▸ PROBLEM DETAILS: Could the records below be restated word for word, without a single picture?

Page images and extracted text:

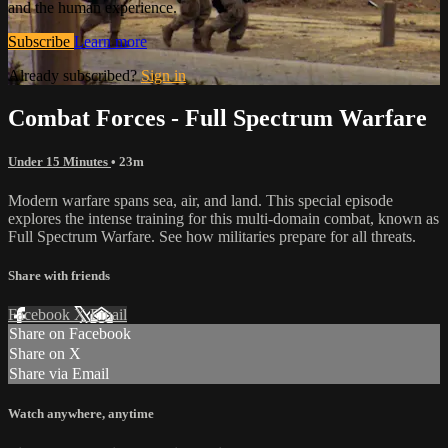
and the human experience.
Subscribe
Learn more
Already subscribed?
Sign in
Combat Forces - Full Spectrum Warfare
Under 15 Minutes
• 23m
Modern warfare spans sea, air, and land. This special episode
explores the intense training for this multi-domain combat, known as
Full Spectrum Warfare. See how militaries prepare for all threats.
Share with friends
Facebook
X
Email
Share on Facebook
Share on X
Share via Email
Watch anywhere, anytime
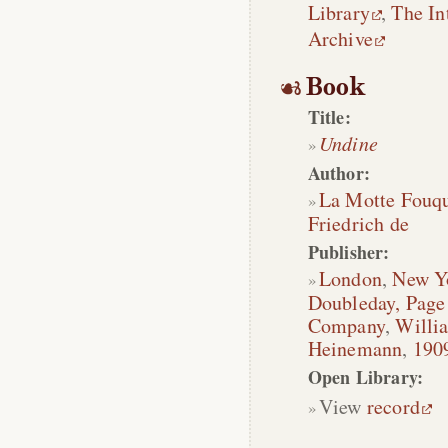
Library
,
The In
Archive
Book
Title:
Undine
Author:
La Motte Fouq
Friedrich de
Publisher:
London
,
New Y
Doubleday, Pag
Company
,
Willi
Heinemann
,
190
Open Library:
View
record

▸ REPLY TO THE EXERCISE:
and the human experience.
Subscribe
Learn more
Already subscribed?
Sign in
Combat Forces - Full Spectrum Warfare
Under 15 Minutes
• 23m
Modern warfare spans sea, air, and land. This special episode
explores the intense training for this multi-domain combat, known as
Full Spectrum Warfare. See how militaries prepare for all threats.
Share with friends
Facebook
X
Email
Share on Facebook
Share on X
Share via Email
Watch anywhere, anytime
Library
,
The In
Archive
Book
Title:
Undine
Author:
La Motte Fouq
Friedrich de
Publisher:
London
,
New Y
Doubleday, Pag
Company
,
Willi
Heinemann
,
190
Open Library:
View
record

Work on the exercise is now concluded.